O pedido de Prior modificou com a recusa – a da corporação, nenhuma vinda do namorado. Ele solicitou para que o ato em si acontecesse ali mesmo, onde trabalha, de forma rápida para não atrapalhar o expediente e seguir sua rotina. Recebeu dos superiores diretos outro não como resposta, justificado pois não haveria condições de segurança para tal. O policial não deu ouvidos para a argumentação.

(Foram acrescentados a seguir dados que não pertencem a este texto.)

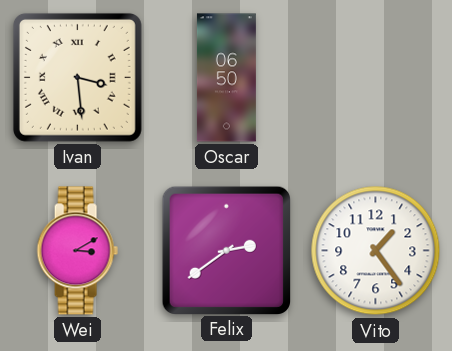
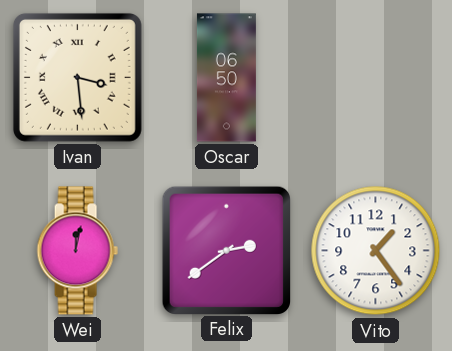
Wei: 3:10 -> 12:02
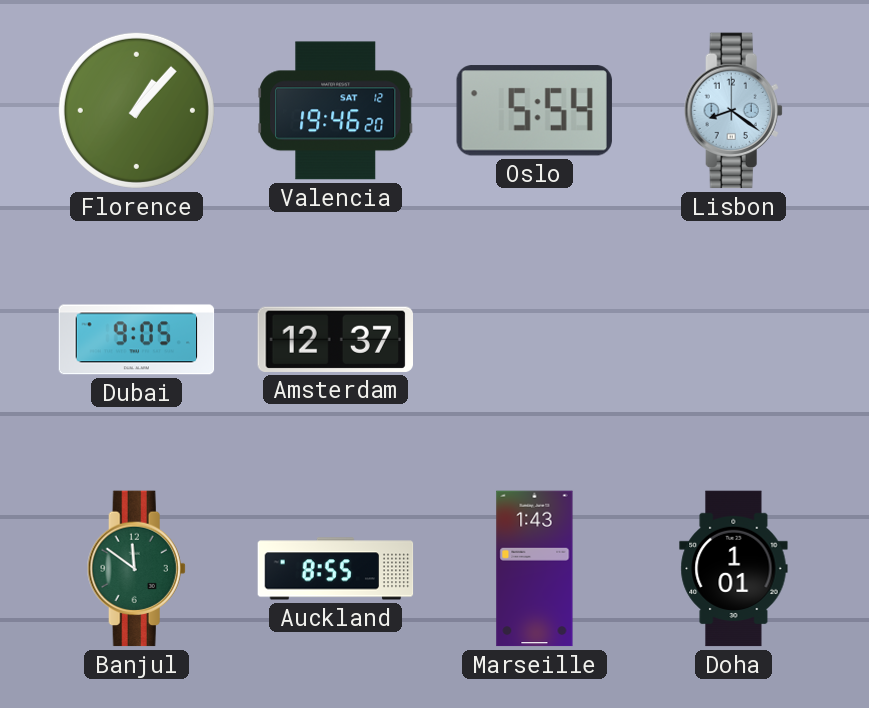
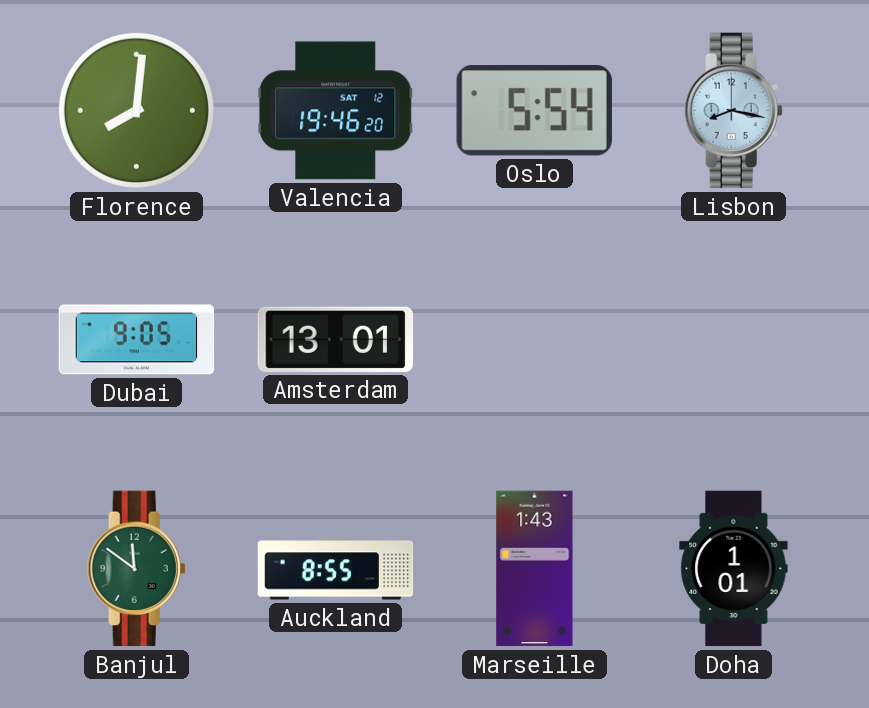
Florence: 1:07 -> 8:01
Lisbon: 8:21 -> 8:17
Amsterdam: 12:37 -> 13:01
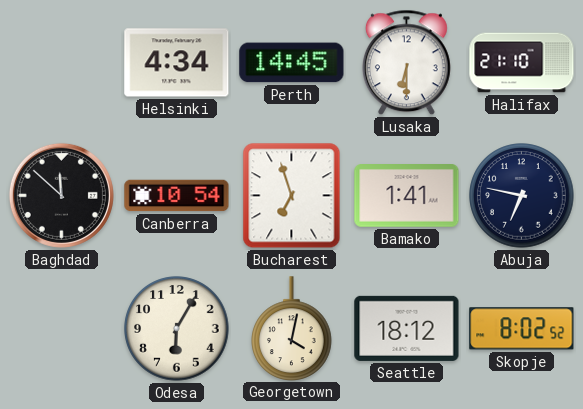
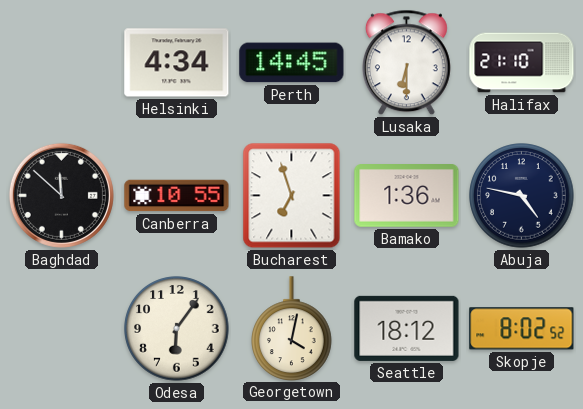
Canberra: 10:54 -> 10:55
Bamako: 1:41 -> 1:36
Abuja: 6:47 -> 4:47
Odesa: 6:05 -> 6:06
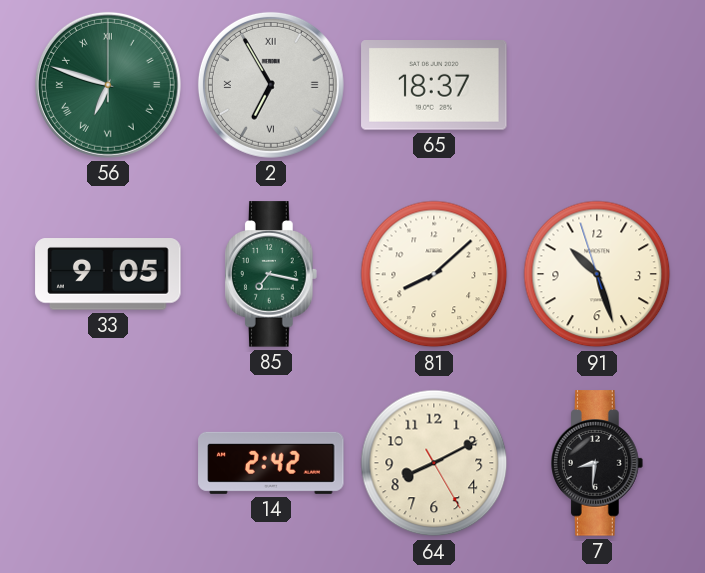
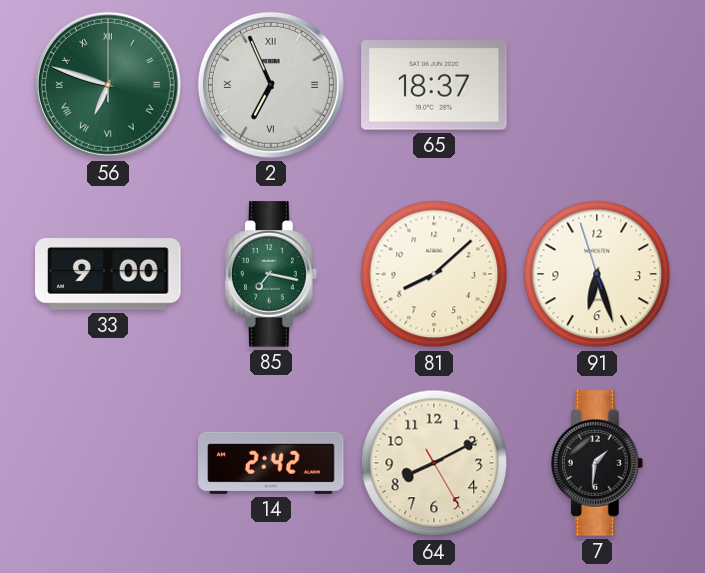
2: 6:55 -> 6:56
33: 9:05 -> 9:00
91: 10:26 -> 6:26
7: 8:31 -> 1:31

“Eu não acredito que exista lugar mais seguro do que onde eu trabalho, porque sou eu que proporciono a segurança. Está todo mundo aqui jogando futebol, se divertindo. Acredito que, se posso prover segurança para a sociedade, consigo também para esse ato”, avaliou. Para assegurar que o espaço estava seguro, pegou contato de pessoas que estavam ali para testemunharem, caso necessário. Naquele momento, as palavras saíam sem problemas da boca. Ficou difícil quando Elton chegou e era a tão esperada hora.

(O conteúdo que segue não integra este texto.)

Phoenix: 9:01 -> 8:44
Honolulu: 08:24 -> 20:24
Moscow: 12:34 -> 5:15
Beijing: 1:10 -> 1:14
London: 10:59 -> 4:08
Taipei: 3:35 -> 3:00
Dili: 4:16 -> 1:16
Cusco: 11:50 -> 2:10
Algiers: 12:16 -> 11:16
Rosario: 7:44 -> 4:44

Leandro se abaixou, de joelhos. Olhou para Elton e começou. Lamentou por não conseguir concretizar o que eles haviam planejado, de selarem a união na Parada LGBT+. “Ordem absurda não se cumpre”, disse. Deixou de lado a tristeza pela recusa, substituída pela alegria em ter na frente quem se ama.
Ali, enquanto jovens jogavam bola, crianças passeavam na praça, e o fluxo da Cracolândia rolava metros distante, fez o esperado pedido: “Quer casar comigo?”. Recebeu um sim envergonhado de Elton, acanhado pelas câmeras e as pessoas em volta do casal. As mãos tremulas de ambos quase não conseguiam seguram o par de alianças. Colocá-las deu certo trabalho, nada comparado pelo que passaram para estarem ali, frente a frente.

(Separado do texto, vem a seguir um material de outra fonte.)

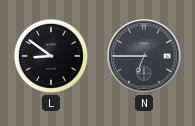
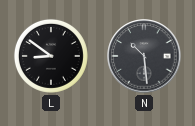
N: 6:45 -> 10:29
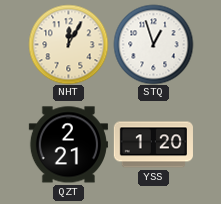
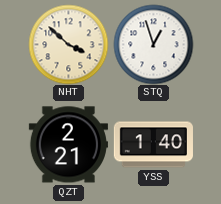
NHT: 12:05 -> 3:52
YSS: 1:20 -> 1:40
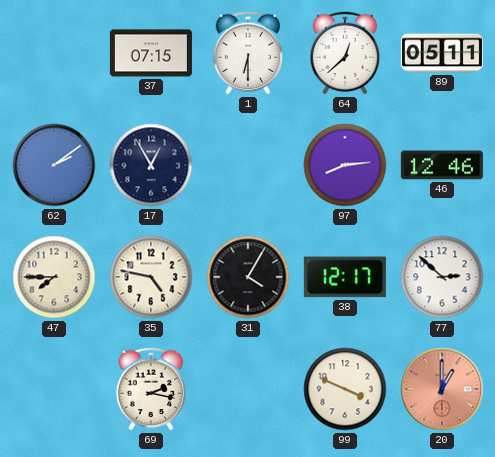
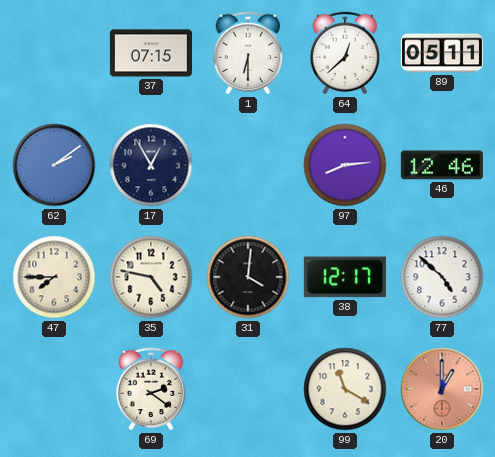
31: 4:05 -> 4:01
77: 2:52 -> 4:52
69: 2:17 -> 2:21
99: 3:49 -> 11:20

Ainda que cumprindo as ordens, os olhares estavam em cima do policial e seu, agora, noivo. Um veículo de placa FLT-2841 acompanhou desde a chegada da imprensa até o pedido em si. Descaracterizado, a suspeita era de que tratava-se de uma viatura com policiais P2 (policiais disfarçados com trajes civis) dentro – não foi possível identificar quantos ocupantes. Menos de cinco minutos após Prior pedir Elton em casamento, o veículo partiu.
O que virá depois disso? Eles não sabem. Seja em uma possível represália, seja na vida em conjunto. “Como é inédito, em quase 200 anos [de existência da Polícia Militar] é a primeira vez, eu não faço ideia do que está por vir. Só meu advogado pode falar [risos]”, comenta Prior, rindo de nervoso. “Foi uma semana de nervosismo igual agora. Difícil a gente querer fazer uma coisa e não poder devido ao trabalho dele. Não consigo pensar daqui para frente, nem um pouco. Nem no casamento”, completa Elton.
Mais importante para eles é seguir na luta. Prior recebeu ameaças de morte em junho de 2018, quando filmado beijando seu então companheiro quando estava no metro. Parte dos “irmãos de farda”, como os PMs se chamam entre si, reagiram com ameaças, como o sargento da Rota (Rondas Ostensivas Tobias de Aguiar, a tropa mais matadora da PM paulista) Roberto Nobile, que disse que ele era “safado” e deveria morrer – depois, argumentou que sua página no Facebook fora hackeada. De lá para cá, passou por crises de ansiedade, ficou afastado por problemas psicológicos e entrou para o movimento Policiais Antifacismo. Abraçou as lutas por espaço e apoio dentro da corporação e contra a homofobia. Em momentos, ambas se unem.
“Que as pessoas se fizessem valer essa resignação, essa representatividade, e se encorajam para não permitir que a opinião do outro suprima sua felicidade”, disse, enquanto estava de mãos dadas com o noivo, antes do adeus. Como estava de serviço, optou por fazer um ato simples, mas carregado de representatividade, como diz. Foi o tempo de a ansiedade explodir, ouvir o sim, fumar um cigarro para acalmar os ânimos e voltar para a rotina.
Com a farda cinza da Polícia Militar do Estado de São Paulo, Prior entrou novamente na base e voltou aos trabalhos. Vida que segue, agora com um anel no dedo anelar esquerdo, um casamento à sua espera e a incerteza do que está por vir.